Six issues to watch in Amy Coney Barrett confirmation hearings
The 48-year-old justice already has a record on key issues like abortion and immigration on the 7th circuit court of appeals.
The Facts Inside Our Reporter’s Notebook
Senators begin Monday questioning Appeals Court Judge Amy Coney Barrett in a high-stakes confirmation hearing for the Supreme Court certain to be filled with passion, fireworks and probing queries.
Here are six issues that could be central to the debate:
Ideological split of the court
If Barrett is confirmed, conservatives will enjoy a firm 6-3 advantage over the liberals on the court. And that has sarked talk on the left of “packing” the court with justice is Democrats take control of the Washington in the November election.
The high court is slated to hear arguments on Nov. 10 on several GOP states’ efforts to invalidate the Affordable Health Care Act, President Obama’s signature health care policy. Barrett could be on the bench in time to join the arguments, and some Democrats are already sounding out pleas that she recused herself from that decision.
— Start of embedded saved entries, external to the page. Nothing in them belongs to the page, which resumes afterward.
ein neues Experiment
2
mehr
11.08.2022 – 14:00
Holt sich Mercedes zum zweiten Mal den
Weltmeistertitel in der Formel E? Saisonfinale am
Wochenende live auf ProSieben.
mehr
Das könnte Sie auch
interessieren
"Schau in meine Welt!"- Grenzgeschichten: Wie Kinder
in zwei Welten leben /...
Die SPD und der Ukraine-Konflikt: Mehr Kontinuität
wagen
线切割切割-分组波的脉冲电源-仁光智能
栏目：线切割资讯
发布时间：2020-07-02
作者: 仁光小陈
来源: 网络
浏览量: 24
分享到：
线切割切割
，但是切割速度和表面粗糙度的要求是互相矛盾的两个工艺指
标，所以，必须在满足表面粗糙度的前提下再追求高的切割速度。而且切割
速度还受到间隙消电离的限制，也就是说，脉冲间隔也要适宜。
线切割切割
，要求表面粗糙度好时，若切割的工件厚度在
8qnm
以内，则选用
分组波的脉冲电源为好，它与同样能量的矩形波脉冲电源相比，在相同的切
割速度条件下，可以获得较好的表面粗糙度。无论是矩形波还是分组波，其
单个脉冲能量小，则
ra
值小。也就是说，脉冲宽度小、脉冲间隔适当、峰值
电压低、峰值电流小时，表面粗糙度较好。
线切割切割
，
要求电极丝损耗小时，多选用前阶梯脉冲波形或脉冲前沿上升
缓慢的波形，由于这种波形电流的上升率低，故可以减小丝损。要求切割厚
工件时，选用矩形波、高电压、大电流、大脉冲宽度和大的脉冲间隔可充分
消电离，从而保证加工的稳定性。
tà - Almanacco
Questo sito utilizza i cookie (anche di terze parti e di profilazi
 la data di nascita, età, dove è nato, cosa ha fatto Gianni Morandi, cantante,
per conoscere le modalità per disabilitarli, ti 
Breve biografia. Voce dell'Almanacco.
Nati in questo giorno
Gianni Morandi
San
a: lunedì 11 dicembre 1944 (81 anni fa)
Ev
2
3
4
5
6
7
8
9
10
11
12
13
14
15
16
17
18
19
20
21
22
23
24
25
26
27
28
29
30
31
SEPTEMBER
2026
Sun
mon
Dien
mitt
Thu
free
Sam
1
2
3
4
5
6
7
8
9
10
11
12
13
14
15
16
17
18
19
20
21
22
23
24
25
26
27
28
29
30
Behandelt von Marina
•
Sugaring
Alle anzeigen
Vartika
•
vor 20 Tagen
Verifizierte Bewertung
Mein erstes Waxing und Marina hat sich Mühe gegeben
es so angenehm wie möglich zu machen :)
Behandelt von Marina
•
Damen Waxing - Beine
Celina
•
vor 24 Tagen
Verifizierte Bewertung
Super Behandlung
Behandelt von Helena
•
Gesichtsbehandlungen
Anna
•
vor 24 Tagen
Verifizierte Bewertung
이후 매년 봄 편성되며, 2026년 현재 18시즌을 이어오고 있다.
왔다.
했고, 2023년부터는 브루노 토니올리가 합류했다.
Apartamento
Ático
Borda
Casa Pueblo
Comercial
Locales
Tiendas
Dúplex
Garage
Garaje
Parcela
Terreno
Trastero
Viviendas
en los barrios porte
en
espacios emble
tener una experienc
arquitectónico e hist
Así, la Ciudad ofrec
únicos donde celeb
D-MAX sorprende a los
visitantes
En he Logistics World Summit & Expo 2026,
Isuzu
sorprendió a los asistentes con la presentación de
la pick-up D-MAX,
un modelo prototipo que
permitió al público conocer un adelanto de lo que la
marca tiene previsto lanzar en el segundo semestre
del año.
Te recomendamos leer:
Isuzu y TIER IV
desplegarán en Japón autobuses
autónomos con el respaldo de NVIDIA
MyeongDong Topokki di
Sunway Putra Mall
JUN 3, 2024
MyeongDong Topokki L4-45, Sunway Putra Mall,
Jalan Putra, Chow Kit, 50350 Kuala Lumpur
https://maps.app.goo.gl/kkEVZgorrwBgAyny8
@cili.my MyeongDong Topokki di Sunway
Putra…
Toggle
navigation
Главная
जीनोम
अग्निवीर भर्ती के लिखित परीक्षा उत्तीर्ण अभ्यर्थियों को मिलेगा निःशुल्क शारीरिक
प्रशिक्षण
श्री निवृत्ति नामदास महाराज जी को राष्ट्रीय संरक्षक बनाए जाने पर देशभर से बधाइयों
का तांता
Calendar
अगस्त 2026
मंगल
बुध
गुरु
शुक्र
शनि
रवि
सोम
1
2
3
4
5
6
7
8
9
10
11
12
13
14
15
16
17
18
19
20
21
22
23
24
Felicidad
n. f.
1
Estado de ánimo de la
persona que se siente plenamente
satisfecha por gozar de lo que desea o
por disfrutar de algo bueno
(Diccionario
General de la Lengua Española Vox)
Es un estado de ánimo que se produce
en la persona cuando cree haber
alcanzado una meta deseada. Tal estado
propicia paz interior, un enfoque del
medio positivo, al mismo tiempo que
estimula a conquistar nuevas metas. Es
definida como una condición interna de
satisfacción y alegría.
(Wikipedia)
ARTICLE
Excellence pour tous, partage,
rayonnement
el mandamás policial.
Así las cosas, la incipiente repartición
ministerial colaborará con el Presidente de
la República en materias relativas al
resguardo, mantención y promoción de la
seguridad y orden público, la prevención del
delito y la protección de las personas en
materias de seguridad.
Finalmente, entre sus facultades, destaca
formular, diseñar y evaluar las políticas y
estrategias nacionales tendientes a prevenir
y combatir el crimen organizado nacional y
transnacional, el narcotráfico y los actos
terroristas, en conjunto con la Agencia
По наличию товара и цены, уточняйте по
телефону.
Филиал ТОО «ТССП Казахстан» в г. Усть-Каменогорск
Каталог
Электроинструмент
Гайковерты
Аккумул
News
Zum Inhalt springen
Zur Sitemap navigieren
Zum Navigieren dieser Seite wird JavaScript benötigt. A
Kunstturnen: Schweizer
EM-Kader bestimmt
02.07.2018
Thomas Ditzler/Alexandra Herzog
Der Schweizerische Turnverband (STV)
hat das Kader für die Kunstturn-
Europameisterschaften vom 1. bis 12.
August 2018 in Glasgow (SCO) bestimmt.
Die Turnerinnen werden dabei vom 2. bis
The last time Barrett faced confirmation three years ago for a seat on the 7th Circuit Court of Appeals, she faced harsh questioning about her Roman Catholic faith. Right after her Supreme Court nomination, liberals in the media resumed the attacks with stories about groups she belonged to. But key Democrats, including Sen. Kamala Harris and House Speaker Nancy Pelosi, have said in recent days faith should be off the table during the confirmation hearings.
As evidenced by questions at last week’s vice presidential debate, the issue of the Roe v. Wade ruling legalizing abortion across America looms large in this confirmation hearing. Barrett has been unapologetically pro-life in her personal life but insists her personal views won’t have any bearing on her rulings. On the 7th Circuit, she handled one major abortion case in 2018 when the appeals court struck down an Indiana law, signed by then-Gov. Mike Pence, that would have outlawed abortions based on the race, sex or disability of the fetus. Barrett joined in the dissent, arguing the law should have been withheld.
Democrats want stricter gun laws and the National Rifle Association are fighting hard to stop any efforts to chip away at 2nd Amendment freedoms, making the issue likely to come up during the hearings. Last year on the 7th circuit, Barrett penned a dissent in a case involving bans on guns ownership by non-violent felons. She wrote the government had failed "to show that disarming all nonviolent felons substantially advances its interest in keeping the public safe. … The Second Amendment confers an individual right, intimately connected with the natural right of self defense, and not limited to civic participation."
This perennial hot button issue is likely to get some attention during questioning, especially because Barrett’s 7th Circuit colleagues just made news in June with a major immigration ruling that blocked the Trump administration from enforcing the "public charge" rule allows immigration officials to deny green cards to immigrants who use welfare. Barrett dissented from her colleagues, arguing the Trump administration rule is a “reasonable interpretation of the statutory term 'public charge.' I respectfully dissent."